A crise incipiente da Igreja é abordada, por exemplo, na correspondência trocada naqueles anos por dois religiosos, hoje beatificados: D. João Calabria, fundador dos Pobres Servos da Divina Providência, e o Cardeal Ildefonso Schuster, Arcebispo de Milão. "Há já anos –escreve D. João Calabria– com crescente insistência sinto repercutir, no fundo do meu coração, a lamentação de Jesus: minha Igreja!” (10). "Deus nos conserve o Santo Padre Pio XII –responde por sua vez o Cardeal Schuster– porque desde agora me compadeço do seu sucessor. A borrasca enfurece-se, e quem ousaria assumir o comando da barca?" (11). 

Notas:

(4) Irmã Pascalina LEHNERT, "Pio XII. Il privilegio di servirlo", tr. it., Rusconi, Milão, 1984, p. 172.

(5) Pio XII, Munificentissimus Deus, in Denz-H., n° 3903. Cfr. também o texto in AAS, 42 (1950), pp. 767-770.

(6) Irmã P. LEHNERT, "Pio XII", cit., p. 174.

(7) Pio XII, Encíclica Humani Generis, de 2 de Agosto de 1950 in Denz.-H., n° 3890 (n°s. 3875-3899) e in AAS, vol. 42 (1950), pp. 561-577. Sobre este importante documento, cfr. Aa. vv., "La enciclica Humani Generis", C.S.I.C., Madrid 1952; R. GARRIGOU-LAGRANGE, O.P., "La struttura dell'Enciclica Humani Generis", in Id., Sintesi tomistica, Queriniana, Brescia, 1953, pp. 541-554; Mons. Pietro PARENTE, "Struttura e significato storico e dottrinale della Enciclica Humani Generis", in Id., "Dio e i problemi dell'uomo", Belardetti, Roma, 1955, vol. II, pp. 611-636. Cfr. também J. de ALDAMA, "Pio XII y la Teología nueva", in Salmaticensis, n° 3 (1956), pp. 303-320.

(8)  Pio XII, Encíclica Humani generis, cit., in Denz-H., n° 3882.

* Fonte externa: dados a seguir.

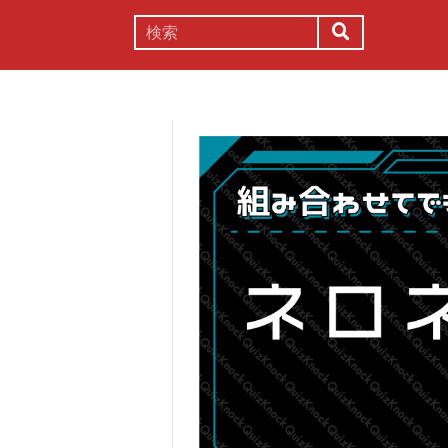
謎解き
コラム
常識
理系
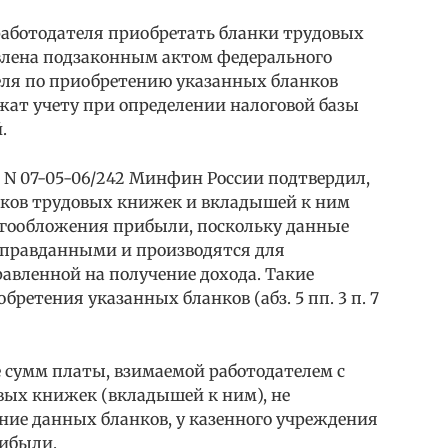
 работодателя приобретать бланки трудовых
влена подзаконным актом федерального
теля по приобретению указанных бланков
ат учету при определении налоговой базы
.
7 N 07-05-06/242 Минфин России подтвердил,
нков трудовых книжек и вкладышей к ним
огообложения прибыли, поскольку данные
оправданными и производятся для
авленной на получение дохода. Такие
ретения указанных бланков (абз. 5 пп. 3 п. 7
е сумм платы, взимаемой работодателем с
вых книжек (вкладышей к ним), не
ие данных бланков, у казенного учреждения
рибыли.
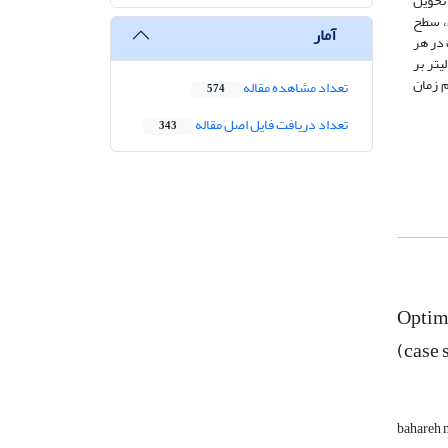
معی ذرات) به توزیع و تحویل
ل، سطح
آمار
 در هر
حداقل ظرفیت کانال توزیع‌کننده و حداقل زمان آبیاری در شرایط بهینه به عنوان خروجی ارائه گردید. در حال حاضر ماکزیمم دبی شبکه 3000 لیتر بر
246 لیتر در ثانیه و ماکزیمم زمان
تعداد مشاهده مقاله
574
تعداد دریافت فایل اصل مقاله
343
Optima
(case 
bahareh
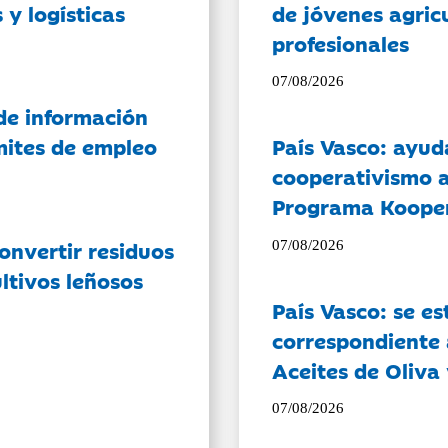
 y logísticas
de jóvenes agricu
profesionales
07/08/2026
de información
ámites de empleo
País Vasco: ayud
cooperativismo a
Programa Koope
onvertir residuos
07/08/2026
ltivos leñosos
País Vasco: se es
correspondiente a
Aceites de Oliva 
07/08/2026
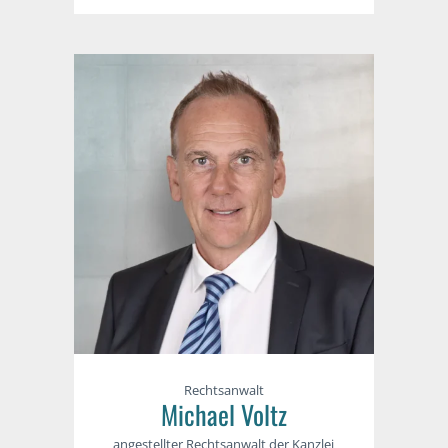
Rechtsanwalt
Michael Voltz
angestellter Rechtsanwalt der Kanzlei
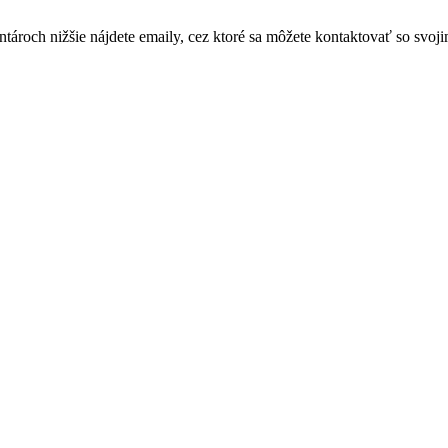
och nižšie nájdete emaily, cez ktoré sa môžete kontaktovať so svoji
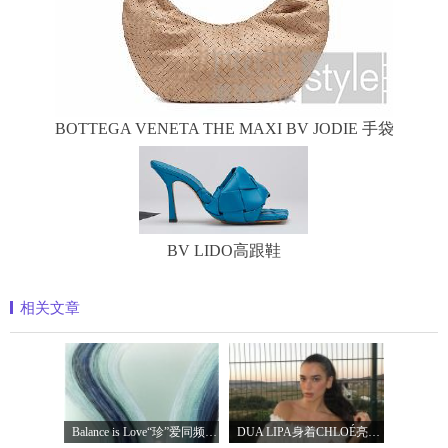
BOTTEGA VENETA THE MAXI BV JODIE 手袋
BV LIDO高跟鞋
相关文章
Balance is Love“珍”爱同频 耀启七夕 TASA
DUA LIPA身着CHLOÉ亮相 2026 SUNNY HILL 音乐节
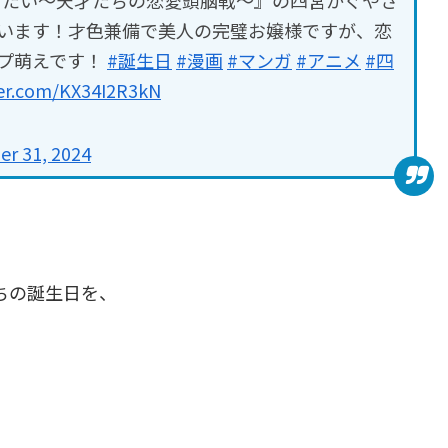
います！才色兼備で美人の完璧お嬢様ですが、恋
プ萌えです！
#誕生日
#漫画
#マンガ
#アニメ
#四
ter.com/KX34I2R3kN
r 31, 2024
ちの誕生日を、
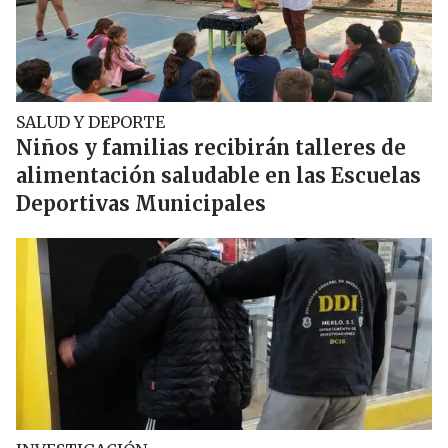
SALUD Y DEPORTE
Niños y familias recibirán talleres de
alimentación saludable en las Escuelas
Deportivas Municipales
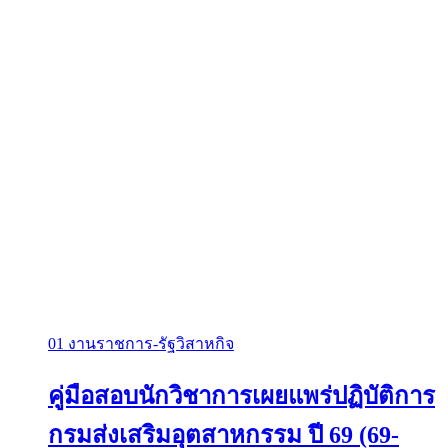
01 งานราชการ-รัฐวิสาหกิจ
คู่มือสอบนักวิชาการเผยแพร่ปฏิบัติการ
กรมส่งเสริมอุตสาหกรรม ปี 69 (69-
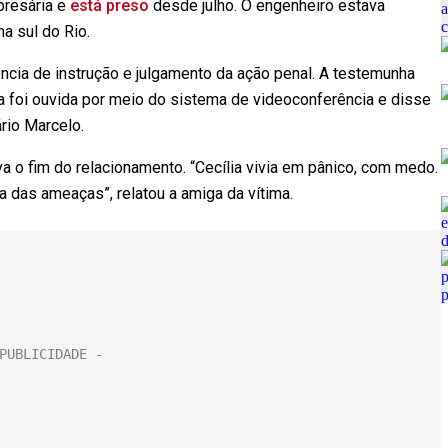
presária e
está preso
desde julho. O engenheiro estava
a sul do Rio.
ência de instrução e julgamento da ação penal. A testemunha
Ela foi ouvida por meio do sistema de videoconferência e disse
rio Marcelo.
 o fim do relacionamento. “Cecília vivia em pânico, com medo.
 das ameaças”, relatou a amiga da vítima.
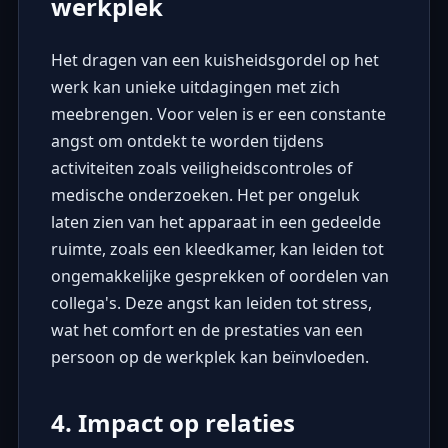
werkplek
Het dragen van een kuisheidsgordel op het
werk kan unieke uitdagingen met zich
meebrengen. Voor velen is er een constante
angst om ontdekt te worden tijdens
activiteiten zoals veiligheidscontroles of
medische onderzoeken. Het per ongeluk
laten zien van het apparaat in een gedeelde
ruimte, zoals een kleedkamer, kan leiden tot
ongemakkelijke gesprekken of oordelen van
collega's. Deze angst kan leiden tot stress,
wat het comfort en de prestaties van een
persoon op de werkplek kan beïnvloeden.
4. Impact op relaties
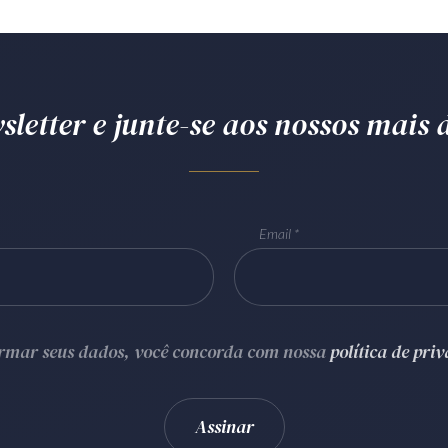
letter e junte-se aos nossos mais d
Email
ormar seus dados, você concorda com nossa
política de pri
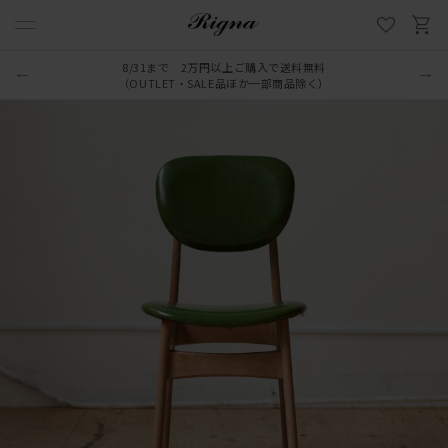
8/31まで 2万円以上ご購入で送料無料
（OUTLET・SALE品ほか一部商品除く）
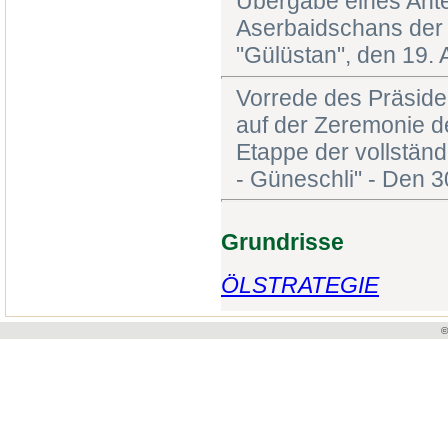
Übergabe eines Antei
Aserbaidschans der 
"Gülüstan", den 19. 
Vorrede des Präside
auf der Zeremonie de
Etappe der vollständ
- Güneschli" - Den 
Grundrisse
ÖLSTRATEGIE
©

(9) A denominação é de Pio XII na alocução Quamvis inquieti de 17 de Setembro de 1946, in DR, vol. VIII, p. 233. A necessidade da condenação da "semente funestíssima do modernismo" reflorescente no campo dogmático, bíblico e social, emergiu, dez anos depois, em muitos dos "votos ante-preparatórios" do Concilio enviados pelos Bispos a Roma (cfr. Acta et Documenta Concilio Oecumenico Vaticano II Apparando, Series I (Antepraeparatoria), Appendix Voluminis II. Pars I, Typis Polyglottis Vaticanis, 1961, pp. 218-219). Thomas M. Loome assim comenta: "Teilhard de Chardin, Congar e De Lubac estão entre aqueles considerados dignos das atenções do Concilio. E de um Bispo ouvimos uma proposta mais seca: Doctrina J. Maritain damnetur" (Liberal catholicism, cit., p. 25).

(10) Carta de D. João Calabria ao Cardeal Schuster de 21 de Novembro de 1948, in "L'epistolario Card. Schuster-Don Calabria (1945-1954)", sob a direcção de Angelo MAJO e Luigi PIOVAN, NED, Milão, 1989, p. 30.

(11) Carta do Cardeal Schuster a D. João Calabria de 20 de Julho de 1951, in op. cit., p. 93. Quando, em 1953, Nossa Senhora chorou em Siracusa, o Cardeal comentou: "Também a Santíssima Virgem chora sobre os males da Igreja e sobre o castigo que está reservado para o mundo" (Carta do Cardeal Schuster a D. João Calabria de 6 de Outubro de 1953, in op. cit., p. 160).